Wei Wenhua, the manager of a water resources construction company in Tianmen City, Hubei Province, was beaten to death on January 7, 2008, by dozens of Municipal Law Enforcement officers known as chengguan in Tianmen, Hubei. He was beaten after using his mobile phone camera to film the officers in a violent clash with protesters. The death of Wei triggered an outrage from local residents. Municipal Law Enforcement chief Qi Zhengjun was fired because of Wei’s death. This is one of the few cases where Chinese official media covered social injustice and large scale unrest in a high profile way.

The following are excerpts from articles published in domestic and overseas Chinese language media.

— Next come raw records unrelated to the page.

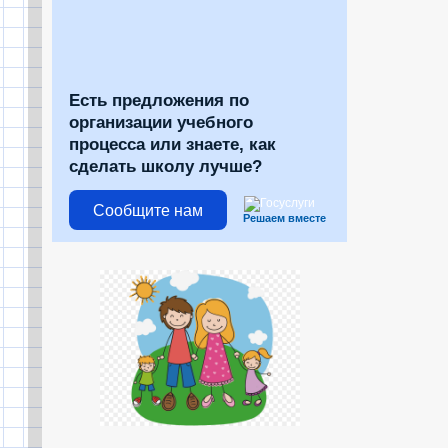
Есть предложения по
организации учебного
процесса или знаете, как
сделать школу лучше?
Сообщите нам
Решаем вместе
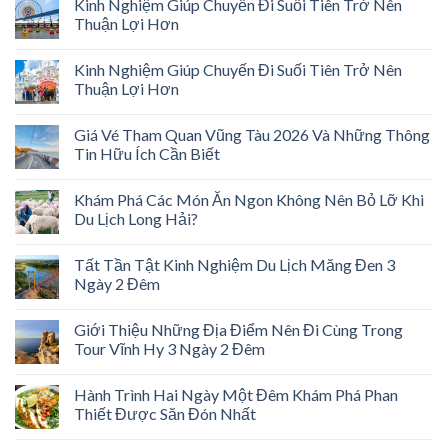
Kinh Nghiệm Giúp Chuyến Đi Suối Tiên Trở Nên
Thuận Lợi Hơn
Kinh Nghiệm Giúp Chuyến Đi Suối Tiên Trở Nên
Thuận Lợi Hơn
Giá Vé Tham Quan Vũng Tàu 2026 Và Những Thông
Tin Hữu Ích Cần Biết
Khám Phá Các Món Ăn Ngon Không Nên Bỏ Lỡ Khi
Du Lịch Long Hải?
Tất Tần Tật Kinh Nghiệm Du Lịch Măng Đen 3
Ngày 2 Đêm
Giới Thiệu Những Địa Điểm Nên Đi Cùng Trong
Tour Vĩnh Hy 3 Ngày 2 Đêm
Hành Trình Hai Ngày Một Đêm Khám Phá Phan
Thiết Được Săn Đón Nhất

On January 11, 2008, Chengdu Daily reported that,[1]

“Tianmen is a mid-sized city in the Wuhan metropolitan area, with a population of 280,000. Although the city generates more than 10, 600 cubic meters of trash every day, the city has to bury the trash in the open as it has no trash management facilities. In 2005, the Environment Protection Bureau signed a two-year contract with the village committee of Wanba in the suburbs of Tianmen to assign two fish ponds for burying the cities’ trash.

“Villagers living near the ponds did not agree with dumping trash into the ponds because of the strong foul smells, swarms of mosquitoes and flies, and deterioration of the water quality. Starting from January 1, 2008, the villagers blocked the garbage trucks from entering the area.

“Around 3 pm on January 7, the villagers blocked the garbage truck again. Around 5 pm, staffers of the local Environment Protection Bureau reported this to the chief of the Municipal Law Enforcement Bureau, who sent more than 50 officers to the spot. The officers, also known as chengguan, confronted the villagers. Several villagers were hurt during the fight.”

“According to Wang Liangfa, Vice Mayor of Tianmen and a member of the Standing Committee of the Chinese Communist Party of Tianmen city, the Municipal Law Enforcement Bureau has 80 formal officers, all of whom were hired following a process of competitive examinations. Wang testified that those who participated in the fight on the 7th were all official employees.

“Around 5:10 pm, Wei Wenhua, General Manager of the Tianmen Water Conservancy Construction Company, was driving back to downtown Tianmen city with the company’s party chief, Wang Shutang. Because the confrontation blocked traffic Wei got out of the car and taped the clash with his camera phone.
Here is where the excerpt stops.